Wer kennt die Baderegeln? Antonia Jahn erklärt worauf man beim baden achten muss
Sie selbst kann seit dem 6. Lebensjahr schwimmen und sei schon immer eine "Wasserratte" gewesen. Inzwischen ist die passionierte Schwimmerin 10 Jahre im Nordhäuser Schwimmverein aktiv und steht kurz vor dem Abitur am beruflichen Gymnasium. Zum Abschluss gehört auch eine Seminarfacharbeit und da lag es nahe sich mit dem Schwimmunterricht an den Schulen zu befassen.
In Thüringen findet der traditionell in der 3. Klasse statt und soll den Kindern die Grundlagen vermitteln. Das der auch durchgeführt werden kann, ist keine Selbstverständlichkeit mehr, über die Jahre seien in Deutschland viele Hallen- und Freibäder geschlossen worden, sagt Antonia, hinzu komme chronischer Personalmangel, Nachwuchssorgen und ein unattraktives Berufsbild. Der logistische und personelle Aufwand für Schulen ist hoch, der Unterricht selbst Kostenintensiv.
Die Zahl derer, die ihre Grundschulzeit mit einem Bronzeabzeichen verlassen sinkt entsprechend. Eine Studie des DLRG aus dem Jahr 2017 zu Folge seien 59 Prozent der 10jährigen keine "sicheren Schwimmer". Gleichzeitig steigt die Zahl der Badeunfälle. Im regenreichen Jahr 2017 ertranken laut DLRG mindestens 404 Menschen. In den ersten sieben Monaten diesen Jahres waren bereits 280 Opfer zu beklagen, 40 mehr als im vergleichbaren Vorjahreszeitraum.

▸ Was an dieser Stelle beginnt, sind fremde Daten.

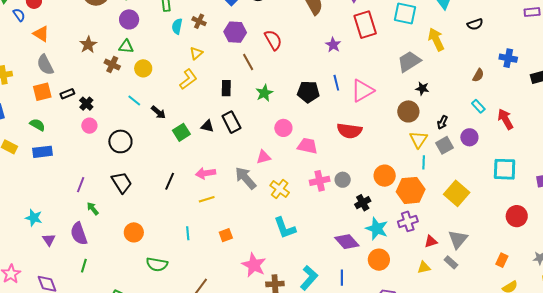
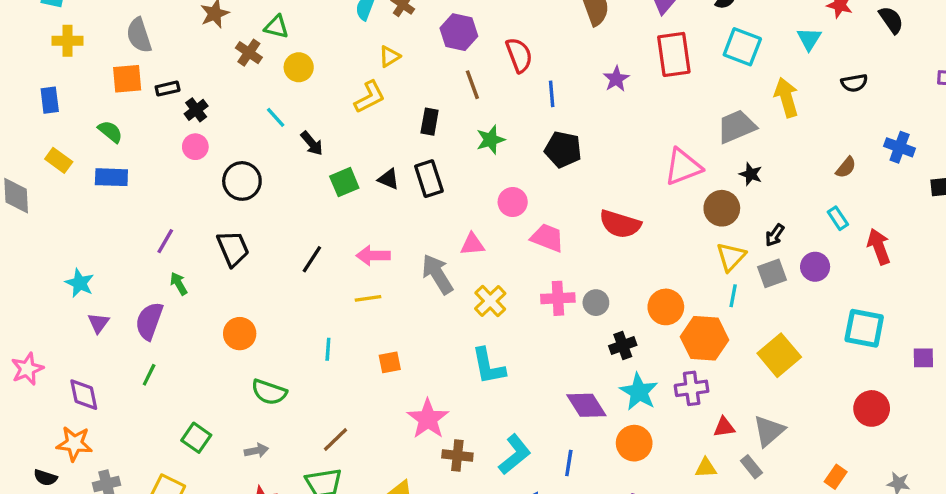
blue line: (336, 83) -> (552, 94), moved
pink triangle: (362, 91) -> (683, 167), moved
purple semicircle: (79, 234) -> (149, 321), turned 30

Der Schwimmunterricht an den Schulen kranke derweil nicht allein an logisitischen Problemen, auch der Wandel in der körperlichen Aktivität der Kinder könnte eine Ursache sein, vermutet die Schülerin. Schwimmlehrerin Frau Blanke pflichtet bei, zum einen sei die Schere zwischen denen, die schon sehr viel können und denen, die sehr ängstlich im Wasser seien über die Jahre größer geworden. Zum anderen mangele es an koordinatorischen Fähigkeiten im Wasser und der nötigen Fitness.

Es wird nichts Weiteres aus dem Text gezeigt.